In 1949-1954, Dowsett held a Treasure Studentship, which had been established at the time for the recruitment of staff in university departments for the study of foreign (especially oriental) languages. After a period of training in the appropriate country, those appointed to these Studentships were assured of a post. Since it was not possible to go to Soviet Armenia, he went to Paris, where he studied both classical and modern Armenian and Georgian. In 1954 his thesis, an annotated translation of the historical passages of Book II and III of the History of the Caucasian Albanians, was accepted for the degree of Doctor of Philosophy at Cambridge. The doctoral thesis, expanded into a translation of the whole book, appeared in 1961.
After finishing his dissertation and his studies of Armenian, Charles Dowsett took up a position as Lecturer in Armenian at the School of Oriental and African Studies in London, where he taught from 1954 to 1965, when he was promoted to Reader. This was the year of his departure for Oxford University, where he was appointed the first Calouste Gulbenkian Professor of Armenian Studies. From the 1960s, he published scores of erudite articles, which were collected in a posthumous book, Decoding the Mysteries of Medieval Armenia (2022).

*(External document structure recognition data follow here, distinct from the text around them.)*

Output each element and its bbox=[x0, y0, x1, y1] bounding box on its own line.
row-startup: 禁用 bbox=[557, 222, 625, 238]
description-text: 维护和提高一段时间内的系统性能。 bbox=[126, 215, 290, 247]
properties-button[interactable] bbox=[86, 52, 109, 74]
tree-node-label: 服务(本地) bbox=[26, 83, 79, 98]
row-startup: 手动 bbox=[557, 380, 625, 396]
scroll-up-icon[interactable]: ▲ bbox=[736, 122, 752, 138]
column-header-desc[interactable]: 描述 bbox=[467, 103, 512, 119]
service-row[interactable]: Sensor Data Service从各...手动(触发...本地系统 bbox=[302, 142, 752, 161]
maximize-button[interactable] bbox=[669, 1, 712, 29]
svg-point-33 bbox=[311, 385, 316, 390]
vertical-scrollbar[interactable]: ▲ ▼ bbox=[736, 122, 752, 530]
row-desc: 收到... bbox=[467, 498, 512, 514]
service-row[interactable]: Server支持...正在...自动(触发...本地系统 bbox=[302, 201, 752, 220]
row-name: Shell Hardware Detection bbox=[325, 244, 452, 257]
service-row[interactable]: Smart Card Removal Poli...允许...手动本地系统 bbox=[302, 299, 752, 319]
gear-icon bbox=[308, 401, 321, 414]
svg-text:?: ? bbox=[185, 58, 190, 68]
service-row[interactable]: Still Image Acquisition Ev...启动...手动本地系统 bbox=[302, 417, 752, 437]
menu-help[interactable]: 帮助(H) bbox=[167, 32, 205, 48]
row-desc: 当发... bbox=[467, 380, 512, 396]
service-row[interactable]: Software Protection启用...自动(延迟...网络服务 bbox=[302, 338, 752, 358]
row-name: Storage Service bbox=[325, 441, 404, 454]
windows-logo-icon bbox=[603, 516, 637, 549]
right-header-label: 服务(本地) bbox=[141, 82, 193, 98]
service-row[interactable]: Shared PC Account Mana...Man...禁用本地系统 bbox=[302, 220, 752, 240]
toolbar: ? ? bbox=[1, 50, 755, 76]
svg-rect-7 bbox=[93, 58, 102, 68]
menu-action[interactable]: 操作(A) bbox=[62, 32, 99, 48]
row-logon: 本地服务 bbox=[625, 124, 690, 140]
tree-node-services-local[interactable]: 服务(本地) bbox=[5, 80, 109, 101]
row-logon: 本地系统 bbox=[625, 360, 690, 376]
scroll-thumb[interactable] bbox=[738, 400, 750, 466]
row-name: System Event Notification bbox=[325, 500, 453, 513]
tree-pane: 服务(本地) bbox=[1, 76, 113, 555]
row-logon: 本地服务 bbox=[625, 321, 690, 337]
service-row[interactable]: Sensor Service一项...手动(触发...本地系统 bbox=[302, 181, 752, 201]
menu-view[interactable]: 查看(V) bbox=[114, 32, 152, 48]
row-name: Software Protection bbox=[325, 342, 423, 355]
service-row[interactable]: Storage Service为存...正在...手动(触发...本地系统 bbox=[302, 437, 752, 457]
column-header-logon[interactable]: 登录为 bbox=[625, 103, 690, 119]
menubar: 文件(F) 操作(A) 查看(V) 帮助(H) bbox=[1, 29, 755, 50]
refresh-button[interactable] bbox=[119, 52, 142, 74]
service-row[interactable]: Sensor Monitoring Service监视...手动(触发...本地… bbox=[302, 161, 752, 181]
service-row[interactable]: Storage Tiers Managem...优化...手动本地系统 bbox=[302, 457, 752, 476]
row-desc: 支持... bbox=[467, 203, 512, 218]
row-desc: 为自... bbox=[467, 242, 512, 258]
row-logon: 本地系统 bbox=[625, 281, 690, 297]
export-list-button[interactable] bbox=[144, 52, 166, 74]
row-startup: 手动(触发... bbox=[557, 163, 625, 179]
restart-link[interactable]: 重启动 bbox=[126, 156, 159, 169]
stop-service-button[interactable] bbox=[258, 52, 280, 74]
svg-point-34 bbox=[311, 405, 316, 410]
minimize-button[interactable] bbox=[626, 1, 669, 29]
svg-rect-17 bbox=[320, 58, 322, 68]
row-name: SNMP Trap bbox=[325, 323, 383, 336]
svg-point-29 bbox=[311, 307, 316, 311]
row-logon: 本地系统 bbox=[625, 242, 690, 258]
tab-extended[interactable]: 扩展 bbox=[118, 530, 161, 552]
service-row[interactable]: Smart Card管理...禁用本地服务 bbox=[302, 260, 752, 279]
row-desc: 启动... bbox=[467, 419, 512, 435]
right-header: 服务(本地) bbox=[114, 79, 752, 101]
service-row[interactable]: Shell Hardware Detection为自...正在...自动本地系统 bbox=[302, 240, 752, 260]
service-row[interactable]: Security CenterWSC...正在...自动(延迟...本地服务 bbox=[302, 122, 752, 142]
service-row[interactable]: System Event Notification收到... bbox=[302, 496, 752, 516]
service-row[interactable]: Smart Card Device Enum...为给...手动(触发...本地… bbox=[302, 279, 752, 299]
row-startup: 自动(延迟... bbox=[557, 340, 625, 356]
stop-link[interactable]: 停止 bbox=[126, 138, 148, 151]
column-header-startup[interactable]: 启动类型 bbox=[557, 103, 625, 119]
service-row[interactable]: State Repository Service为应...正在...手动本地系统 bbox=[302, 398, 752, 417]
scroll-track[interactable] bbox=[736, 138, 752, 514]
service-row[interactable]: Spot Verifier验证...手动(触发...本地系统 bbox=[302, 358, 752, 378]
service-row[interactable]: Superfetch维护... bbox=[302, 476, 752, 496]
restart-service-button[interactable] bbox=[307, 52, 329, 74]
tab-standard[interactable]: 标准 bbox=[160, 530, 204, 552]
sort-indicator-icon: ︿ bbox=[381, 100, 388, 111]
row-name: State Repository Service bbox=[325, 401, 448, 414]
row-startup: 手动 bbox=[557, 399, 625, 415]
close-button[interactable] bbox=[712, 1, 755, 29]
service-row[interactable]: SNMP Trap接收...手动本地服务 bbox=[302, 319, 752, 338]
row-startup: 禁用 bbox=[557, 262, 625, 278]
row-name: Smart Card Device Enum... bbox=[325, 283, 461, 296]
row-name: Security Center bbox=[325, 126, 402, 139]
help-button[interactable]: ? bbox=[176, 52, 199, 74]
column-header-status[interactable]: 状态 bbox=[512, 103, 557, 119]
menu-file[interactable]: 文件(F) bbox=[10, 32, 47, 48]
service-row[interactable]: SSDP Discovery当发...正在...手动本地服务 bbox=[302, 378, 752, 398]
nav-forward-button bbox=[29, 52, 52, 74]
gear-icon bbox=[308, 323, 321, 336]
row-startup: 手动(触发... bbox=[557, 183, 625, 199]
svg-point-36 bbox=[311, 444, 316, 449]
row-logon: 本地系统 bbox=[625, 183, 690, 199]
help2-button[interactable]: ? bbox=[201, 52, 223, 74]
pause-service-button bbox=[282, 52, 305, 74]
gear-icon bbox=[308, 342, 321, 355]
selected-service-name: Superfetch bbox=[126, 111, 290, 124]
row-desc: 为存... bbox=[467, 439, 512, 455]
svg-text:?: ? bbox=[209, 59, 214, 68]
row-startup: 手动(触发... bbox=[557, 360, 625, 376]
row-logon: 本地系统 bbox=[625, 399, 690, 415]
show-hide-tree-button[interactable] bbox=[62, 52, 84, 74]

Dowsett produced a collaborative study with John Carswell on the tiles of the Armenian Cathedral of Jerusalem. The first volume of Kütahya Tiles and Pottery from the Armenian Cathedral of St. James, Jerusalem, was published in 1972. It contained his edition of the Armenian texts with translation and notes.

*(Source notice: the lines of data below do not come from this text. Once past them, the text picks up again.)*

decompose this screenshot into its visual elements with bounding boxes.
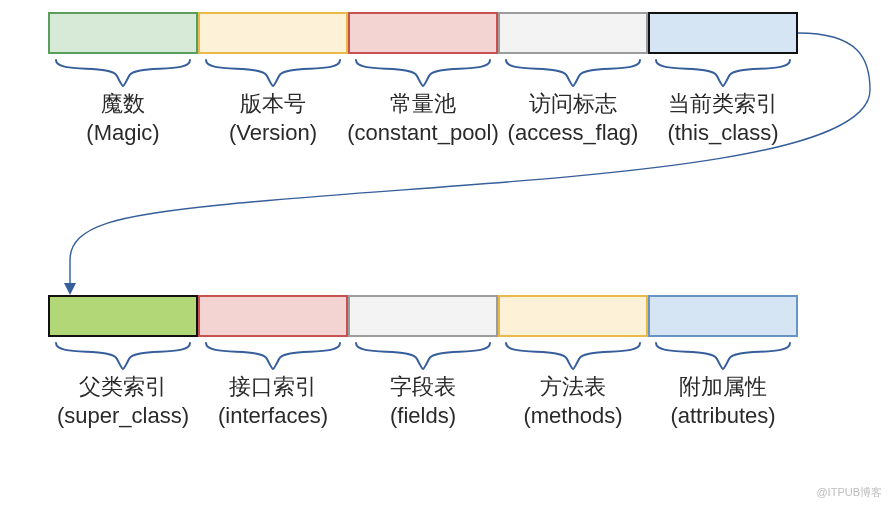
field-box-super-class <box>48 295 198 337</box>
brace-super-class <box>56 339 190 375</box>
brace-interfaces <box>206 339 340 375</box>
label-en-constant-pool: (constant_pool) <box>343 119 503 148</box>
label-magic: 魔数(Magic) <box>43 90 203 147</box>
brace-version <box>206 56 340 92</box>
label-en-this-class: (this_class) <box>643 119 803 148</box>
label-this-class: 当前类索引(this_class) <box>643 90 803 147</box>
structure-row-2 <box>48 295 798 337</box>
field-box-methods <box>498 295 648 337</box>
watermark: @ITPUB博客 <box>816 485 882 500</box>
label-en-fields: (fields) <box>343 402 503 431</box>
label-cn-magic: 魔数 <box>43 90 203 119</box>
label-version: 版本号(Version) <box>193 90 353 147</box>
label-cn-this-class: 当前类索引 <box>643 90 803 119</box>
field-box-attributes <box>648 295 798 337</box>
label-cn-attributes: 附加属性 <box>643 373 803 402</box>
label-cn-access-flag: 访问标志 <box>493 90 653 119</box>
label-attributes: 附加属性(attributes) <box>643 373 803 430</box>
field-box-constant-pool <box>348 12 498 54</box>
label-en-attributes: (attributes) <box>643 402 803 431</box>
label-en-magic: (Magic) <box>43 119 203 148</box>
brace-magic <box>56 56 190 92</box>
brace-this-class <box>656 56 790 92</box>
brace-fields <box>356 339 490 375</box>
label-access-flag: 访问标志(access_flag) <box>493 90 653 147</box>
label-cn-version: 版本号 <box>193 90 353 119</box>
label-cn-constant-pool: 常量池 <box>343 90 503 119</box>
label-en-interfaces: (interfaces) <box>193 402 353 431</box>
field-box-access-flag <box>498 12 648 54</box>
label-en-methods: (methods) <box>493 402 653 431</box>
brace-methods <box>506 339 640 375</box>
structure-row-1 <box>48 12 798 54</box>
label-cn-fields: 字段表 <box>343 373 503 402</box>
field-box-version <box>198 12 348 54</box>
label-super-class: 父类索引(super_class) <box>43 373 203 430</box>
label-constant-pool: 常量池(constant_pool) <box>343 90 503 147</box>
label-en-access-flag: (access_flag) <box>493 119 653 148</box>
field-box-fields <box>348 295 498 337</box>
label-en-super-class: (super_class) <box>43 402 203 431</box>
label-interfaces: 接口索引(interfaces) <box>193 373 353 430</box>
label-cn-interfaces: 接口索引 <box>193 373 353 402</box>
svg-marker-0 <box>64 283 76 295</box>
brace-constant-pool <box>356 56 490 92</box>
label-cn-methods: 方法表 <box>493 373 653 402</box>
brace-access-flag <box>506 56 640 92</box>
field-box-this-class <box>648 12 798 54</box>
brace-attributes <box>656 339 790 375</box>
label-methods: 方法表(methods) <box>493 373 653 430</box>
label-cn-super-class: 父类索引 <box>43 373 203 402</box>
field-box-interfaces <box>198 295 348 337</box>
label-fields: 字段表(fields) <box>343 373 503 430</box>
field-box-magic <box>48 12 198 54</box>
label-en-version: (Version) <box>193 119 353 148</box>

In 1977 Dowsett was elected to the British Academy. He had previously served on the Councils of the Royal Asiatic Society and the Philological Society. Unfortunately, it was from this time that he began to withdraw from his previously very public profile due to a muscular disease that particularly affected his legs. He retired from college life and, after the death of his wife in 1984, he conducted his classes at home until his retirement in 1991.
Dowsett was also attracted to a quite different genre of texts. He loved to translate tales, old and new, especially those suitable for children’s reading. The first was A Christmas Triptych by Felix Timmermans, which he rendered from the Flemish in 1955. Russian Tales and Legends, published in 1956, appeared under a nom-de-plume, Charles Downing, as did Tales of the Hodja, rendered from Turkish (1964), and his Armenian Folktales (1972).
His final work was a comprehensive study of the entire oeuvre of Sayat Nova, the eighteenth-century Armenian poet, which was intended for publication in time to commemorate the bicentenary of his death in 1795. The book was eventually in 1997, a few months before his death of a heart attack on January 8, 1998, in Oxford.